Project description:Alterations in apical junctional complexes (AJCs) have been reported in genetic or acquired biliary diseases. The vitamin D nuclear receptor (VDR), predominantly expressed in biliary epithelial cells in the liver, has been shown to regulate AJCs. The aim of our study was thus to investigate the role of VDR in the maintenance of bile duct integrity in mice challenged with biliary-type liver injury. Vdr(-/-) mice subjected to bile duct ligation (BDL) displayed increased liver damage compared to wildtype BDL mice. Adaptation to cholestasis, ascertained by expression of genes involved in bile acid metabolism and tissue repair, was limited in Vdr(-/-) BDL mice. Furthermore, evaluation of Vdr(-/-) BDL mouse liver tissue sections indicated altered E-cadherin staining associated with increased bile duct rupture.

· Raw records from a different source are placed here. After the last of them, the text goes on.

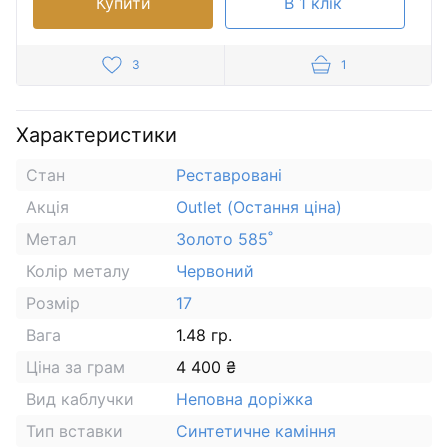
Купити
В 1 клік
3
1
Характеристики
Стан
Реставровані
Акція
Outlet (Остання ціна)
Метал
Золото 585˚
Колір металу
Червоний
Розмір
17
Вага
1.48 гр.
Ціна за грам
4 400 ₴
Вид каблучки
Неповна доріжка
Тип вставки
Синтетичне каміння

Total liver protein analysis revealed that a truncated form of E-cadherin was present in higher amounts in Vdr(-/-) mice subjected to BDL compared to wildtype BDL mice. Truncated E-cadherin was also associated with loss of cell adhesion in biliary epithelial cells silenced for VDR. In these cells, E-cadherin cleavage occurred together with calpain 1 activation and was prevented by the silencing of calpain 1. Furthermore, VDR deficiency led to the activation of the epidermal growth factor receptor (EGFR) pathway, while EGFR activation by EGF induced both calpain 1 activation and E-cadherin cleavage in these cells. Finally, truncation of E-cadherin was blunted when EGFR signaling was inhibited in VDR-silenced cells.Biliary-type liver injury is exacerbated in Vdr(-/-) mice by limited adaptive response and increased bile duct rupture. These results indicate that loss of VDR restricts the adaptation to cholestasis and diminishes bile duct integrity in the setting of biliary-type liver injury.